PROBLEM DESCRIPTION | Return the lines below that contain "Шаблоны".

EXCERPTED RECORDS |
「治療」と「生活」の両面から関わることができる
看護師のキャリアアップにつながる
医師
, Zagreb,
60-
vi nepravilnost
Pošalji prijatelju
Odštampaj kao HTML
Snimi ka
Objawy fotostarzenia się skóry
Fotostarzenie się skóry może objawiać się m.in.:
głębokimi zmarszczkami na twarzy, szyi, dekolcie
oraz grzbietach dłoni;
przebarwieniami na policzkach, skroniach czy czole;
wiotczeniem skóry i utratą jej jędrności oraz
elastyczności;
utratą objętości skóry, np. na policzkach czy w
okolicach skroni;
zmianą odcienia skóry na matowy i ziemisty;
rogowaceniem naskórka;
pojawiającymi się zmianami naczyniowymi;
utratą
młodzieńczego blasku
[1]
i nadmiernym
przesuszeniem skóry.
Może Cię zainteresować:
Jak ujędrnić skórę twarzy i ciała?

...

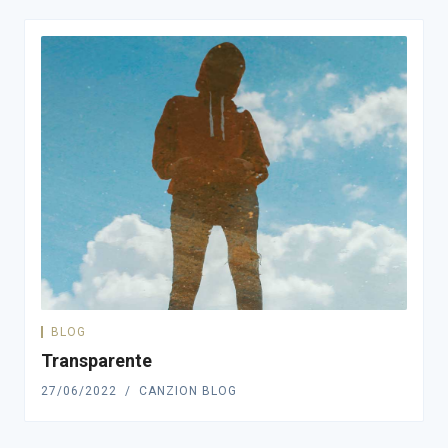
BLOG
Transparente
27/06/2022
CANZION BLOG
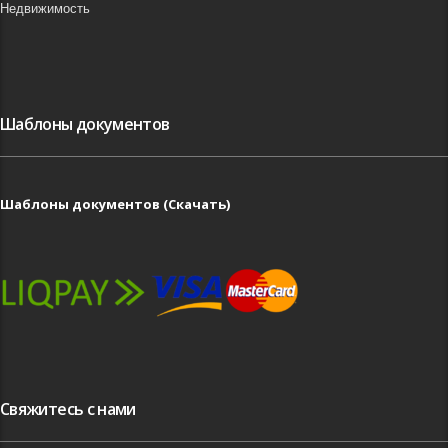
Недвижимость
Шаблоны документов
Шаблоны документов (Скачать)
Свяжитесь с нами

RESULT |
Шаблоны документов
Шаблоны документов (Скачать)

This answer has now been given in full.